« Arracher les électeurs au FN » : Tout un arsenal socialiste de mensonges à bon compte !

Ayant appris que François Hollande avait reçu à l’Elysée huit électeurs du Parisien pour répondre à leurs questions, nous étions nombreux à être impatients de lire ce que le Président de la République avait à dire aux Français, à la faveur de cet « entretien exceptionnel » de quatre pages titrées de cette formule révélatrice « Sur le chômage, il n’y a pas de solution magique ».

Et de ce point de vue, oscillant entre aveux d’impuissance, nouvelles mesures improvisées, promesses qui n’engagent plus que ceux qui les reçoivent, déclarations aussi démagogiques qu’irresponsables, les français ne sont pas déçus par ce nouveau morceau d’anthologie !


François Hollande jure, la main sur le cœur, après avoir tout fait pour abattre les structures créatrices d’emploi, avoir « demandé d’ouvrir un chantier pour encourager les embauches dans les PME afin de leur donner plus de souplesse ». Faisant l’aveu de son incapacité à proposer des solutions aux Français, il déclare que « sur le chômage, il n’y a pas de solution magique », après avoir promis, « lui Président », d’en inverser la courbe !


Comble de l’indécence, il rejoue cette scène qui confine à la comédie : celle de la pause fiscale, jurant – après 40 milliards de prélèvements nouveaux depuis mai 2012 – qu’il « n’y aura pas d’augmentation d’impôts pour les années 2015, 2016 et 2017 » !

Mais ce que François Hollande ne comprend pas, c’est qu’avec ses rengaines indéfiniment ressassées, le disque est désormais rayé : avec les 15% d'augmentation sur le prix des timbres, celle de 2,6% pour les tarifs de la SNCF, la hausse de 4,4 centimes d'euros par litre de gasoil, l’augmentation du prix du gaz, le quotidien des Français qui s’apprêtent à payer leurs factures témoigne du mensonge de la pause fiscale.

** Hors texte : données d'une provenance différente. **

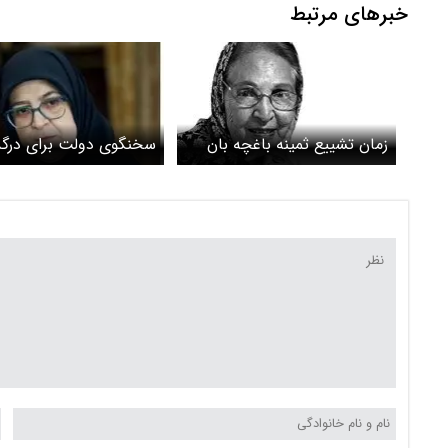
خبرهای مرتبط
زمان تشییع ثمینه باغچه بان
سخنگوی دولت برای در
اعلام شد
ثمینه باغچه‌بان پیام داد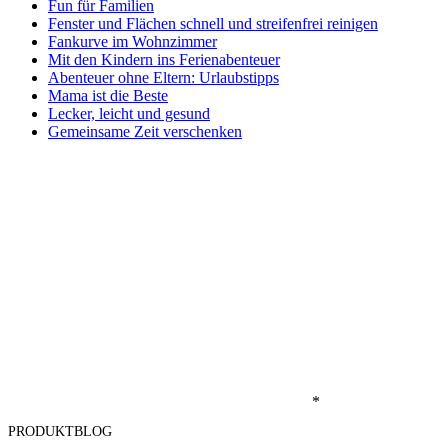
Fun für Familien
Fenster und Flächen schnell und streifenfrei reinigen
Fankurve im Wohnzimmer
Mit den Kindern ins Ferienabenteuer
Abenteuer ohne Eltern: Urlaubstipps
Mama ist die Beste
Lecker, leicht und gesund
Gemeinsame Zeit verschenken
*
PRODUKTBLOG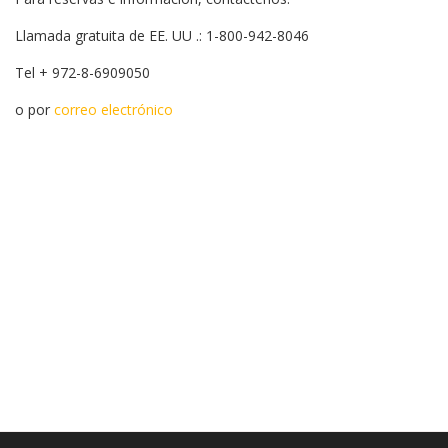
Llamada gratuita de EE. UU .: 1-800-942-8046
Tel + 972-8-6909050
o por
correo electrónico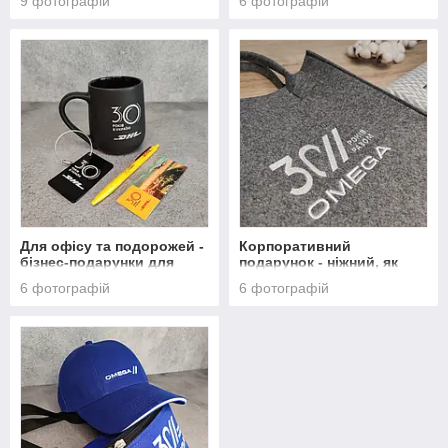
9 фотографій
6 фотографій
свят
Для офісу та подорожей -
Корпоративний
бізнес-подарунки для
подарунок - ніжний, як
логістичної компанії
обійми
6 фотографій
6 фотографій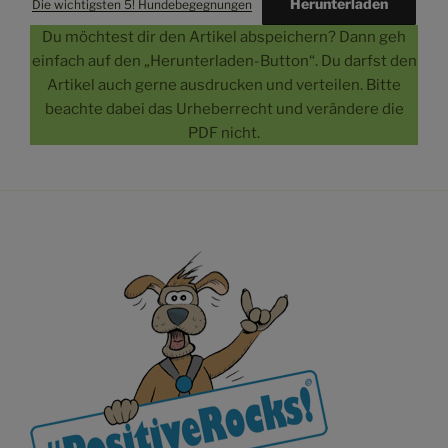
Herunterladen
Die wichtigsten 5! Hundebegegnungen
Du möchtest dir den Artikel abspeichern? Dann geh
einfach auf den „Herunterladen-Button“. Du darfst den
Artikel auch gerne ausdrucken und verteilen. Bitte
beachte dabei das Urheberrecht und verändere die
PDF nicht.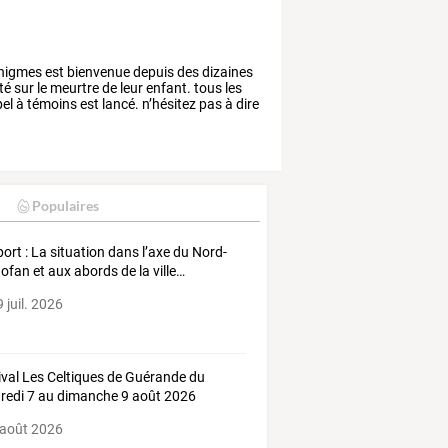
nigmes
est
bienvenue
depuis
des
dizaines
té
sur
le
meurtre
de
leur
enfant.
tous
les
el
à
témoins
est
lancé.
n’hésitez
pas
à
dire
Populaires
port
:
La
situation
dans
l’axe
du
Nord-
dofan
et
aux
abords
de
la
ville
…
 juil. 2026
ival Les Celtiques de Guérande du
redi 7 au dimanche 9 août 2026
 août 2026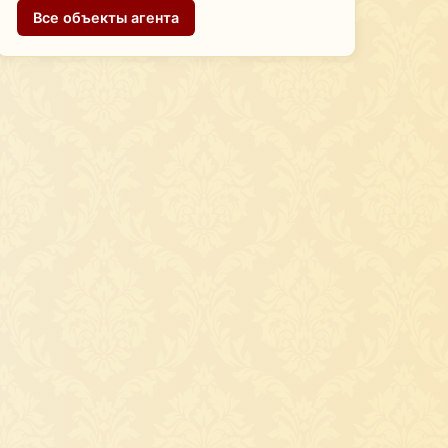
Все объекты агента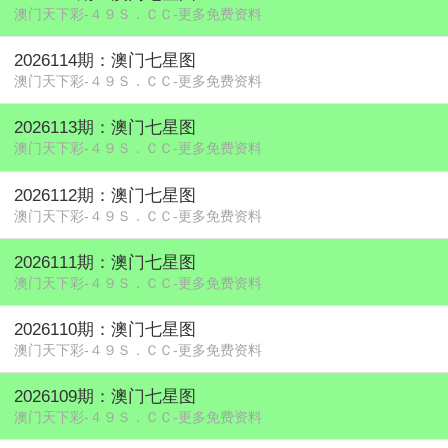
澳门天下彩-４９Ｓ．ＣＣ-更多免费资料
2026114期：澳门七星图
澳门天下彩-４９Ｓ．ＣＣ-更多免费资料
2026113期：澳门七星图
澳门天下彩-４９Ｓ．ＣＣ-更多免费资料
2026112期：澳门七星图
澳门天下彩-４９Ｓ．ＣＣ-更多免费资料
2026111期：澳门七星图
澳门天下彩-４９Ｓ．ＣＣ-更多免费资料
2026110期：澳门七星图
澳门天下彩-４９Ｓ．ＣＣ-更多免费资料
2026109期：澳门七星图
澳门天下彩-４９Ｓ．ＣＣ-更多免费资料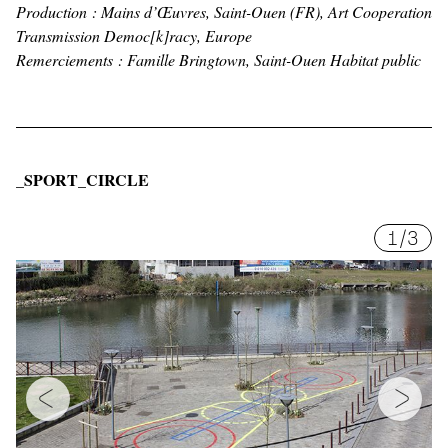
Production : Mains d’Œuvres, Saint-Ouen (FR), Art Cooperation
Transmission Democ[k]racy, Europe
Remerciements : Famille Bringtown, Saint-Ouen Habitat public
_SPORT_CIRCLE
1
/
3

Il est aisé pour les Français de faire l’inventaire « à la Prévert » des mensonges des socialistes, car les chiffres, eux, ne mentent pas. Depuis leur arrivée au pouvoir, 590.000 personnes supplémentaires se sont inscrites à Pôle Emploi.

De manière tristement inédite, le nombre de défaillances d'entreprises est supérieur à 60.000 par an deux années de suite.


La dette a progressé de plus de 200 milliards d’euros. Pour la première fois, les dépenses publiques représentent 57 % du PIB et les prélèvements obligatoires 45 % ! Quant aux investissements étrangers ils ont reculé de 77%.


Tel est le vrai bilan de trois années de socialisme, conduisant à l’explosion du chômage, à la perte d’influence de la France et à l’aggravation des inégalités.

Si l’on ajoute l'amateurisme gouvernemental, la division de notre pays fracturé sur les sujets sociétaux, l’impunité des délinquants, la politique laxiste de Madame Taubira menant notre pays à la catastrophe et l’inquiétante montée du terrorisme, on comprend que le discrédit de la gauche soit total aux yeux des Français.


François Hollande a alors beau jeu de déclarer vouloir « arracher les électeurs au Front National », alors qu’en accroissant le chômage et l’explosion de la pauvreté, en mettant en œuvre le désarmement pénal prévu par Christiane Taubira, et en agitant régulièrement le chiffon du droit de vote des étrangers aux élections locales, il exaspère nos concitoyens et joue les apprentis sorciers favorisant la montée du FN !


La réalité, c’est que d’expédients en impostures, François Hollande sait que sa majorité va essuyer un revers sévère aux élections départementales. Le seul moyen pour cette gauche aux abois d'échapper à un désaveu des Français est de tenter de masquer son bilan avec un écran de fumée, de discréditer moralement la droite et le centre droit, et de faire monter le FN pour réduire l'espace de la droite de gouvernement.  


Les électeurs ont d’ailleurs bien compris la mécanique quasi-pavlovienne de ce jeu de dupes, auquel le parti socialiste nous a habitués depuis les années Mitterrand : le PS fait monter le FN et, lorsqu'il se trouve opposé à un candidat du Front national au second tour d'une élection, il demande alors qu’on le soutienne pour faire barrage.

Ce faisant, le PS diffuse insidieusement un message qui renforce le Front National en le désignant comme l’unique alternative à la politique délétère qu’il mène.